- Work order: Below are records with pictures in them. Output exactly the lines from the one with "以上が『THE FREEDOM 瞬速達成プログラム』の概要" through the one with "Fenerbahçe’de Sturm Graz Maçında", both included, and leave every picture out; give only those lines.

(Task material)

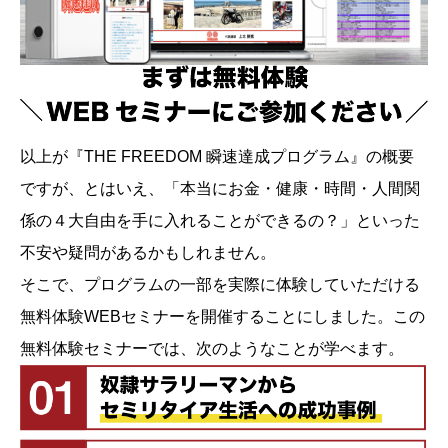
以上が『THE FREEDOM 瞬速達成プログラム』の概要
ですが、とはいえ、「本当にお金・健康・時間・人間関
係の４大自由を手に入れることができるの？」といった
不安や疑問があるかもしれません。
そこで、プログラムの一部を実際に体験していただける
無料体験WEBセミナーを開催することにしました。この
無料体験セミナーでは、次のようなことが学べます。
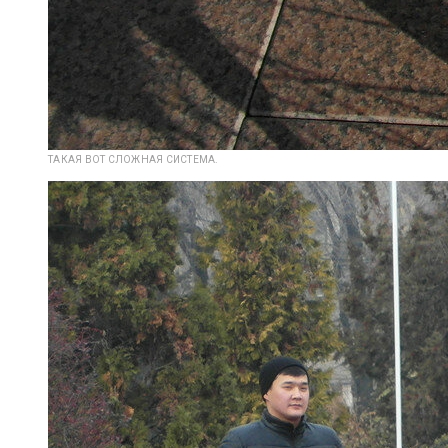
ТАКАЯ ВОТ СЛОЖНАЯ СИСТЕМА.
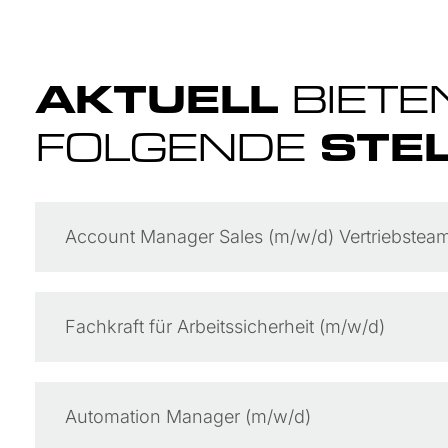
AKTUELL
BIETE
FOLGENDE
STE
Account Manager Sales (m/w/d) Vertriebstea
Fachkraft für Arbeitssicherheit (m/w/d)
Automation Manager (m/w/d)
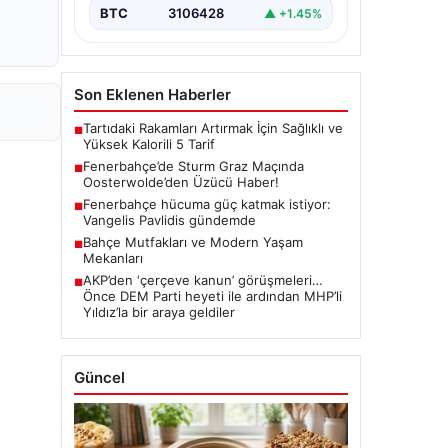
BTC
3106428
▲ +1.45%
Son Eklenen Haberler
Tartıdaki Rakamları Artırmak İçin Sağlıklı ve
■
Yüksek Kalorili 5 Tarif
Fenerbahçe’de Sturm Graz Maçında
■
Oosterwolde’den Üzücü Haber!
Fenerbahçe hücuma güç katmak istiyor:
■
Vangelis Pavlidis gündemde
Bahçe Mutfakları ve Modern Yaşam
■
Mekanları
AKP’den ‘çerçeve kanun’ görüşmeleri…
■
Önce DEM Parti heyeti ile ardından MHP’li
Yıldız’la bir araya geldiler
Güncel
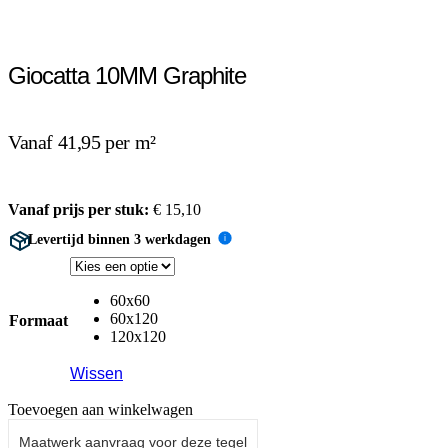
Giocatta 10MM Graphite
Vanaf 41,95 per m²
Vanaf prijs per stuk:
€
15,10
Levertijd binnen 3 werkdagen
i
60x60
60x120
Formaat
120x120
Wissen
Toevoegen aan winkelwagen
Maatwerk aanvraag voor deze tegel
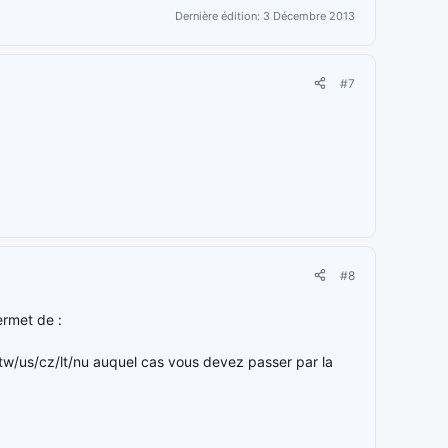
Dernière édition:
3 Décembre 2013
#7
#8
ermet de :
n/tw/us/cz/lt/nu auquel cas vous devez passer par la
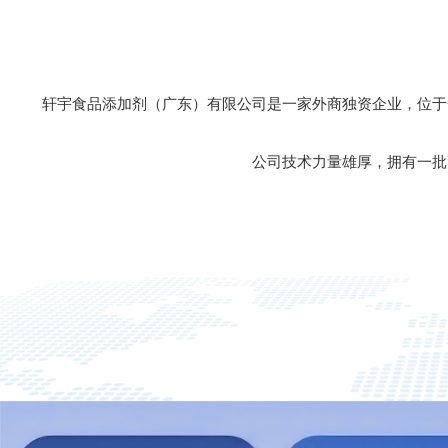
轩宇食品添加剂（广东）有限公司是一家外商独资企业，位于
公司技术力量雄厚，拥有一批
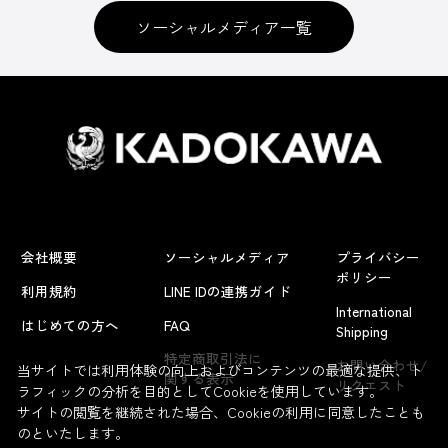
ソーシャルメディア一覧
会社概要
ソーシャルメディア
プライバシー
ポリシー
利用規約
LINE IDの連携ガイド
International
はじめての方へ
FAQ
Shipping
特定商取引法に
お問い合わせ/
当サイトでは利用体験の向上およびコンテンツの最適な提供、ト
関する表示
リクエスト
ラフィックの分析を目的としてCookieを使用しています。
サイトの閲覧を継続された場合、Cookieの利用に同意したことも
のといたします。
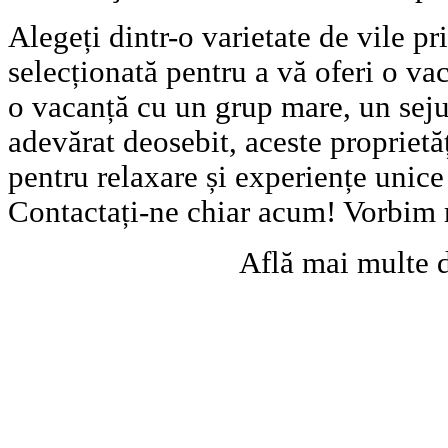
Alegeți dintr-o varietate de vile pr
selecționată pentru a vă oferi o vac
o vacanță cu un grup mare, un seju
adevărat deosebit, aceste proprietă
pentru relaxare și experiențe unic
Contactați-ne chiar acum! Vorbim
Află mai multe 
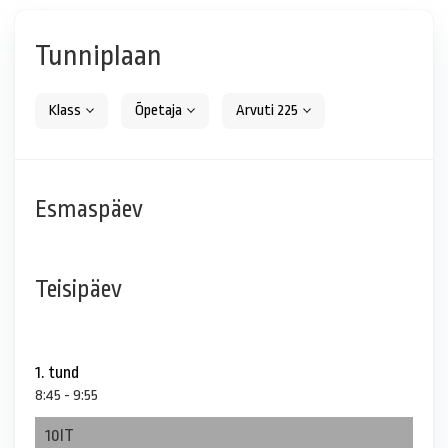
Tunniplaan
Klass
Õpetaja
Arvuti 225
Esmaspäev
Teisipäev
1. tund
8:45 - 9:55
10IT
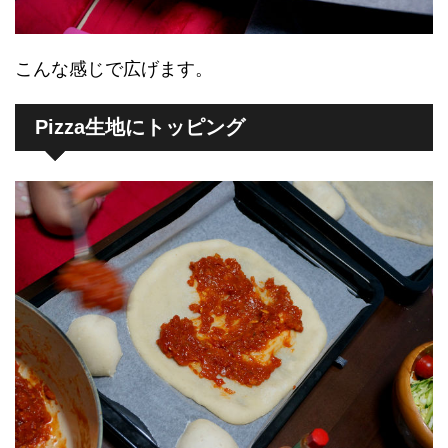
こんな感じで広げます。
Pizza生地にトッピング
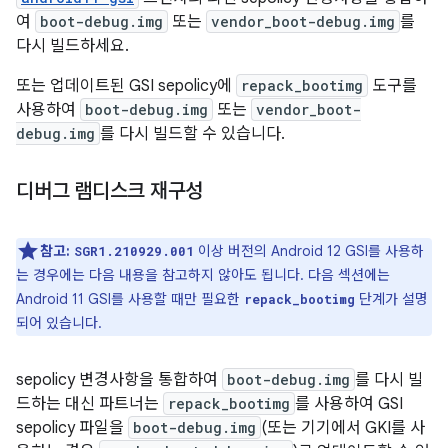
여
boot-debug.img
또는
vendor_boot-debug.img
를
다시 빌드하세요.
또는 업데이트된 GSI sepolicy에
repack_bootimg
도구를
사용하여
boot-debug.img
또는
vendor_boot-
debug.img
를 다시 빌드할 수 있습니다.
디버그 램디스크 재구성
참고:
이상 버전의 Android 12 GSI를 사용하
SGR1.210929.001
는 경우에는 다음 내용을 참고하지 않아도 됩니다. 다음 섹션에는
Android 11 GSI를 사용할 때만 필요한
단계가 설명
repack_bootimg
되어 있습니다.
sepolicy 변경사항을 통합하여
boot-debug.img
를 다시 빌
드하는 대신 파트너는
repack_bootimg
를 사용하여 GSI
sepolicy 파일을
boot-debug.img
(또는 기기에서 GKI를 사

(End Task material)
(Task material)

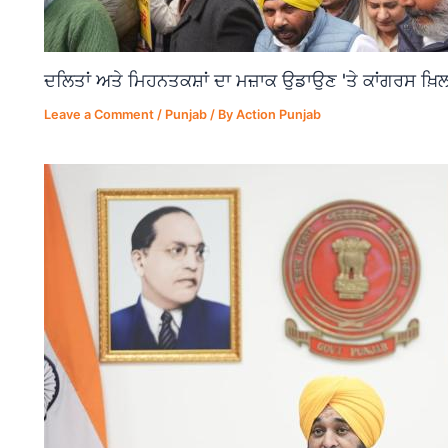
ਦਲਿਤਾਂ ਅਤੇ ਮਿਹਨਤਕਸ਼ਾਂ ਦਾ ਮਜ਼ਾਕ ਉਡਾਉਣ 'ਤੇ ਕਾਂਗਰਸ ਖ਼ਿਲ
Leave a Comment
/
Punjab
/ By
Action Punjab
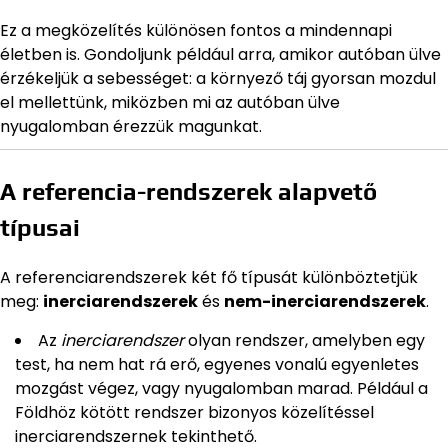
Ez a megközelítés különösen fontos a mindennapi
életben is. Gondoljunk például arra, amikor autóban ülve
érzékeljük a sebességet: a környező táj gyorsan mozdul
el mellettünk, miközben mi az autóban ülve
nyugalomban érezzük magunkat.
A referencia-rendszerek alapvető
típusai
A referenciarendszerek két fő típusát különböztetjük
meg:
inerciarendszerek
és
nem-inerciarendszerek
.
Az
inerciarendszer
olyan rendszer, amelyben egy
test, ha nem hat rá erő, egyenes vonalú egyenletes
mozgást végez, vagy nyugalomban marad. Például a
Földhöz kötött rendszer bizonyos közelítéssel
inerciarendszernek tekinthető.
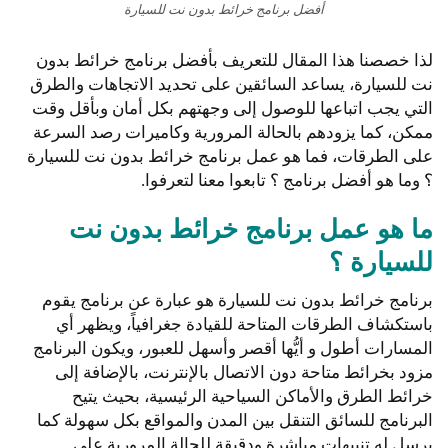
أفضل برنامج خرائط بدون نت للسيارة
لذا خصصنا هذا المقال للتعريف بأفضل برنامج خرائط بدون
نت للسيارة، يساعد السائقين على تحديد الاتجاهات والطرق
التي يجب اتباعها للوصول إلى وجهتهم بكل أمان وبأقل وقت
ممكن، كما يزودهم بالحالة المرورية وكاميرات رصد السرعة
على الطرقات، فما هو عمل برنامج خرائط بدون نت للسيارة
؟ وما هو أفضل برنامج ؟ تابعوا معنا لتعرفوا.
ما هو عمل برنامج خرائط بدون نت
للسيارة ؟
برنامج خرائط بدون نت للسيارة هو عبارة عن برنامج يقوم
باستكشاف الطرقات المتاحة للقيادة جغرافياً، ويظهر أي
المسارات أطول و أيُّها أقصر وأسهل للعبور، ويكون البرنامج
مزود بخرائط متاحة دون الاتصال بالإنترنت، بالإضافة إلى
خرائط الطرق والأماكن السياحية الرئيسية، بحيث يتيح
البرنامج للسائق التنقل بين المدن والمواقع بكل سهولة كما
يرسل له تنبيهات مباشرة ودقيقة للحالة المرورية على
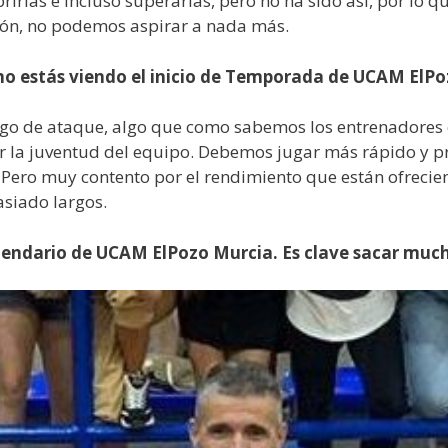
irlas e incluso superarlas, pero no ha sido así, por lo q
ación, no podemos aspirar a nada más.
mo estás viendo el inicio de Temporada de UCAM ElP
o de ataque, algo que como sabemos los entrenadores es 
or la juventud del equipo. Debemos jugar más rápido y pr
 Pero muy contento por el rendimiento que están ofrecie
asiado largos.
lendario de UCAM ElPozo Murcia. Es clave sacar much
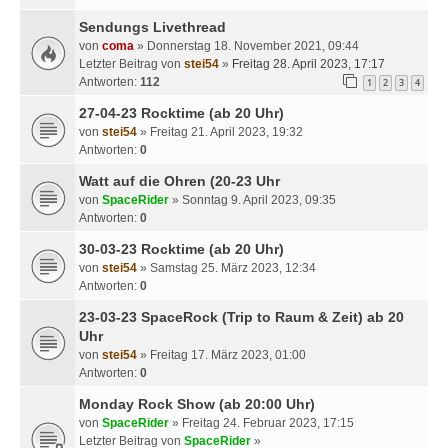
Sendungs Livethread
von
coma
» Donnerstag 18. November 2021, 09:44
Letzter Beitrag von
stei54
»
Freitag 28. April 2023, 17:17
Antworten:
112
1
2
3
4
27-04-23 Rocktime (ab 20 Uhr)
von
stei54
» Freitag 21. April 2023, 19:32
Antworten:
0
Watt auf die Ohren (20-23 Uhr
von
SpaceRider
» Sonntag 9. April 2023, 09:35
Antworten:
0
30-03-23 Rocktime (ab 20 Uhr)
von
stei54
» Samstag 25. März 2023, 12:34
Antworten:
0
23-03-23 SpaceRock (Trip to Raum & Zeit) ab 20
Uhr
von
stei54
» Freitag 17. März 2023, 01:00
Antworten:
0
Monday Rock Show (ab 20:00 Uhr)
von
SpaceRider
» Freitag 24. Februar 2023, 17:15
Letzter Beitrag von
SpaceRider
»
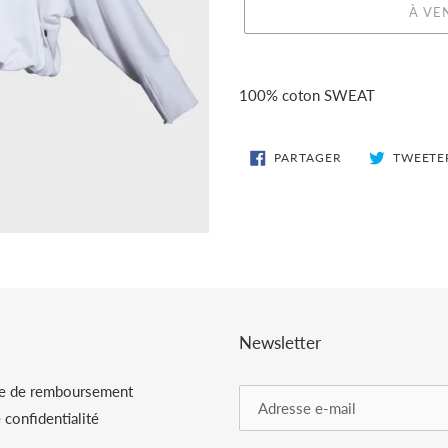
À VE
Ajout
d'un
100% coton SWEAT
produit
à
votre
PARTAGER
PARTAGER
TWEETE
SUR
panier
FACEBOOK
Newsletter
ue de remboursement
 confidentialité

(End Task material)

- Task answer:
以上が『THE FREEDOM 瞬速達成プログラム』の概要
ですが、とはいえ、「本当にお金・健康・時間・人間関
係の４大自由を手に入れることができるの？」といった
不安や疑問があるかもしれません。
そこで、プログラムの一部を実際に体験していただける
無料体験WEBセミナーを開催することにしました。この
無料体験セミナーでは、次のようなことが学べます。
ТАКАЯ ВОТ СЛОЖНАЯ СИСТЕМА.
AKTUELL
BIETE
FOLGENDE
STE
Account Manager Sales (m/w/d) Vertriebstea
Fachkraft für Arbeitssicherheit (m/w/d)
Automation Manager (m/w/d)
BTC
3106428
▲ +1.45%
Son Eklenen Haberler
Tartıdaki Rakamları Artırmak İçin Sağlıklı ve
■
Yüksek Kalorili 5 Tarif
Fenerbahçe’de Sturm Graz Maçında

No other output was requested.